Recently I started investing in bitcoins and I’ve heard a great deal of talks about inflation and deflation but not lots of people actually know and think about what inflation and deflation are. But let’s focus on inflation.
We always needed a method to trade value and the most practical way to take action would be to link it with money. During the past it worked quite well because the money that has been issued was associated with gold. So every central bank had to have enough gold to cover back all the money it issued. However, in past times century this changed and gold is not what is giving value to money but promises. As possible guess it’s very easy to abuse to such power and certainly the major central banks aren’t renouncing to do so. Because of this they’re printing money, so quite simply they are “creating wealth” out of nothing without really having it. This process not merely exposes us to risks of economic collapse but it results also with the de-valuation of money. Therefore, because money will probably be worth less, whoever is selling something must raise the price of goods to reflect their real value, this is called inflation. But what’s behind the amount of money printing? Why are Bitcoin Evolution Review doing so? Well the answer they might offer you is that by de-valuing their currency they are helping the exports.
In fairness, inside our global economy that is true. However, that is not the only real reason. By issuing fresh money we can afford to cover back the debts we had, put simply we make new debts to cover the old ones. But that’s not only it, by de-valuing our currencies we are de-facto de-valuing our debts. That’s why our countries love inflation. In inflationary environments it’s easier to grow because debts are cheap. But what are the consequences of all this? It’s hard to store wealth. So if you keep carefully the money (you worked hard to get) in your bank account you are actually losing wealth because your money is de-valuing pretty quickly.
Because each central bank comes with an inflation target at around 2% we can well say that keeping money costs all of us at least 2% per year. This discourages savers and spur consumes. This is how our economies are working, based on inflation and debts.
What about deflation? Well this is often the opposite of inflation and it is the biggest nightmare for the central banks, let’s understand why. Basically, we’ve deflation when overall the costs of goods fall. This would be caused by an increase of value of money. Firstly, it could hurt spending as consumers will be incentivised to save money because their value increase overtime. On the other hand merchants will be under constant pressure. They will need to sell their goods quick otherwise they will lose money because the price they will charge for their services will drop over time. But when there is something we learned in these years is that central banks and governments do not care much about consumers or merchants, what they care the most is DEBT!!. In a deflationary environment debt will become a real burden as it will only get bigger over time. Because our economies are based on debt you can imagine what will function as consequences of deflation.

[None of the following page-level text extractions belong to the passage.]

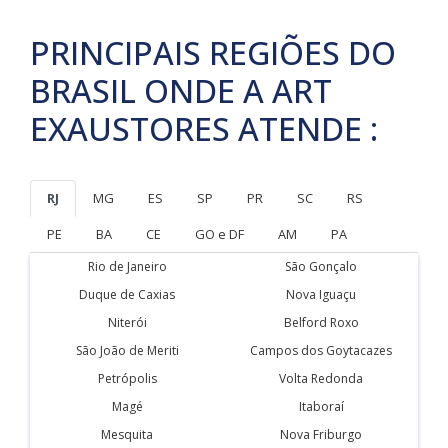
PRINCIPAIS REGIÕES DO
BRASIL ONDE A ART
EXAUSTORES ATENDE :
RJ
MG
ES
SP
PR
SC
RS
PE
BA
CE
GO e DF
AM
PA
Rio de Janeiro
São Gonçalo
Duque de Caxias
Nova Iguaçu
Niterói
Belford Roxo
São João de Meriti
Campos dos Goytacazes
Petrópolis
Volta Redonda
Magé
Itaboraí
Mesquita
Nova Friburgo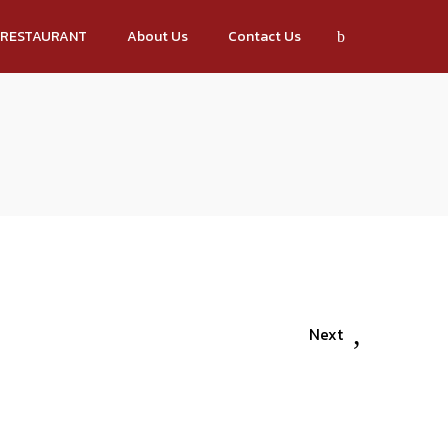
RESTAURANT
About Us
Contact Us
Next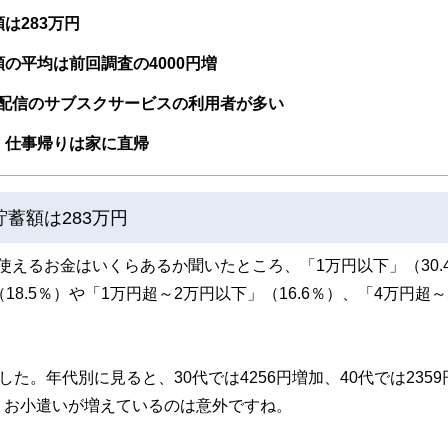
取得者を中心に「お金や暮らし」に関する書籍・雑誌の編集経験者で構成され、企
線のコンテンツを追求しています。
は283万円
ンナー、弁護士、税理士、宅地建物取引士、相続診断士、住宅ローンアドバイザー、DCプラ
の平均は前回調査の4000円増
スト、キャリアコンサルタントなど150名以上の有資格者を執筆者・監修者として
ンなどの話をわかりやすく発信している点です。
配信のサブスクサービスの利用者が多い
た執筆者・監修者による執筆体制を築くことで、内容のわかりやすさはもちろんの
。仕事帰りは家に直帰
ています。
のコンシェルジュを目指します。
蓄額は283万円
に使えるお金はいくらあるか聞いたところ、「1万円以下」（30.
8.5％）や「1万円超～2万円以下」（16.6％）、「4万円超～
した。年代別に見ると、30代では4256円増加、40代では2359
、お小遣いが増えているのは意外ですね。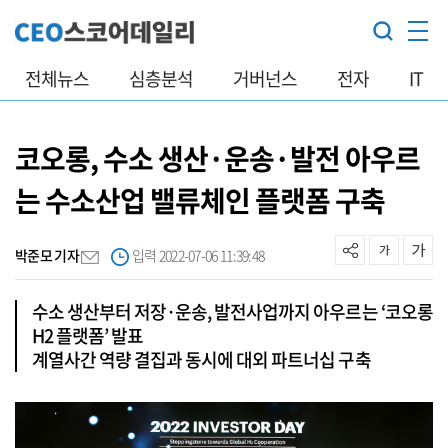
전체뉴스
심층분석
거버넌스
전자
IT
코오롱, 수소 생산·운송·발전 아우르
는 수소산업 밸류체인 플랫폼 구축
박준모 기자
입력 2022-07-06 11:39:48
수소 생산부터 저장·운송, 발전사업까지 아우르는 ‘코오롱
H2 플랫폼’ 발표
계열사간 역량 결집과 동시에 대외 파트너십 구축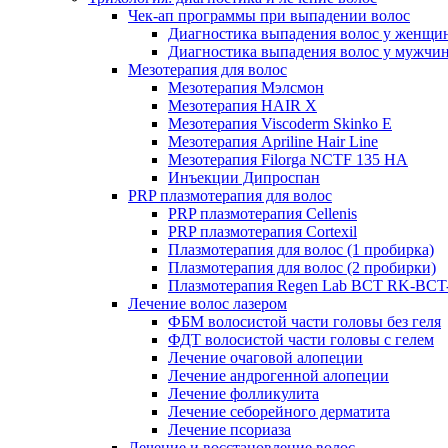
Чек-ап программы при выпадении волос
Диагностика выпадения волос у женщи
Диагностика выпадения волос у мужчи
Мезотерапия для волос
Мезотерапия Мэлсмон
Мезотерапия HAIR X
Мезотерапия Viscoderm Skinko E
Мезотерапия Apriline Hair Line
Мезотерапия Filorga NCTF 135 HA
Инъекции Дипроспан
PRP плазмотерапия для волос
PRP плазмотерапия Cellenis
PRP плазмотерапия Cortexil
Плазмотерапия для волос (1 пробирка)
Плазмотерапия для волос (2 пробирки)
Плазмотерапия Regen Lab BCT RK-BCT-
Лечение волос лазером
ФБМ волосистой части головы без геля
ФДТ волосистой части головы с гелем
Лечение очаговой алопеции
Лечение андрогенной алопеции
Лечение фолликулита
Лечение себорейного дерматита
Лечение псориаза
Лечение и восстановление волос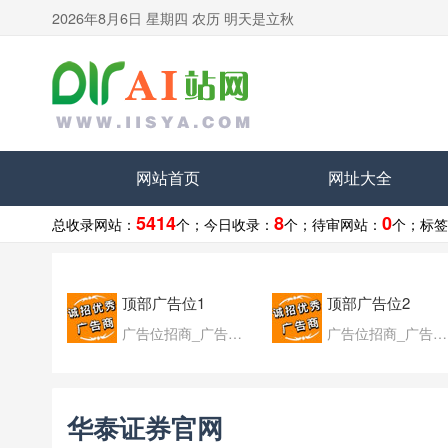
2026年8月6日 星期四 农历 明天是立秋
网站首页
网址大全
5414
8
0
总收录网站：
个；
今日收录：
个；
待审网站：
个；
标签
顶部广告位1
顶部广告位2
广告位招商_广告位待售
广告位招商_广告位待售
华泰证券官网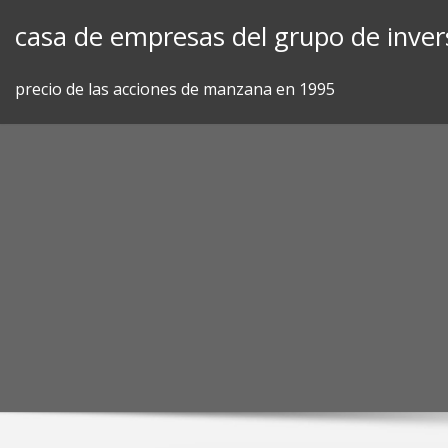
Skip
casa de empresas del grupo de inver
to
content
precio de las acciones de manzana en 1995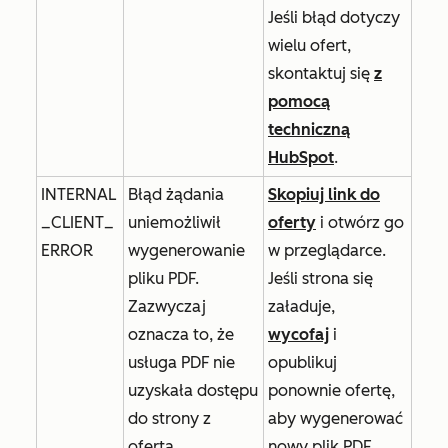
Jeśli błąd dotyczy
wielu ofert,
skontaktuj się
z
pomocą
techniczną
HubSpot
.
INTERNAL
Błąd żądania
Skopiuj link do
_CLIENT_
uniemożliwił
oferty
i otwórz go
ERROR
wygenerowanie
w przeglądarce.
pliku PDF.
Jeśli strona się
Zazwyczaj
załaduje,
oznacza to, że
wycofaj
i
usługa PDF nie
opublikuj
uzyskała dostępu
ponownie ofertę,
do strony z
aby wygenerować
ofertą.
nowy plik PDF.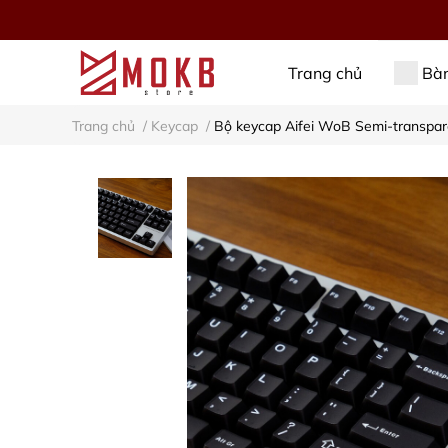
Trang chủ
Bàn
Trang chủ
/
Keycap
/
Bộ keycap Aifei WoB Semi-transpare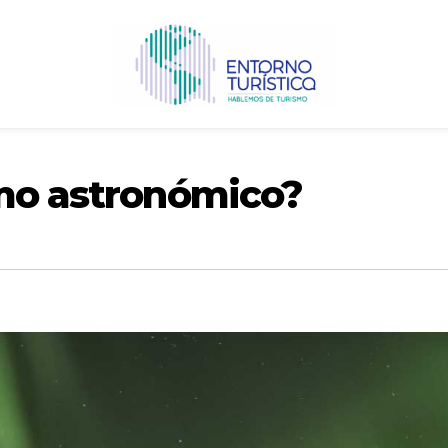
smo astronómico?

So to conclude, inflation is growth friendly but is founded on debt. Therefore the future generations will pay our debts. Deflation however makes growth harder nonetheless it means that future generations won’t have much debt to cover (in such context it might be possible to cover slow growth).
OK so how all of this fits with bitcoins?
Well, bitcoins are designed to be an alternative for the money also to be both a store of value and a mean for trading goods. They are limited in number and we’ll never have a lot more than 21 million bitcoins around. Therefore they are designed to be deflationary. We now have all seen what the consequences of deflation are. However, in a bitcoin-based future it would still be easy for businesses to thrive. The way to go will be to switch from the debt-based economy to a share-based economy. Actually, because contracting debts in bitcoins will be very expensive business can still have the capital they need by issuing shares of these company. This could be a fascinating alternative as it will offer many investment opportunities and the wealth generated will be distributed more evenly among people. However, just for clarity, I have to say that part of the costs of borrowing capital will be reduced under bitcoins as the fees will be extremely low and there won’t be intermediaries between transactions (banks rip people off, both borrowers and lenders). This would buffer a number of the negative sides of deflation. Nevertheless, bitcoins will face many problems unfortunately, as governments still need fiat money to cover back the huge debts that people inherited from days gone by generations.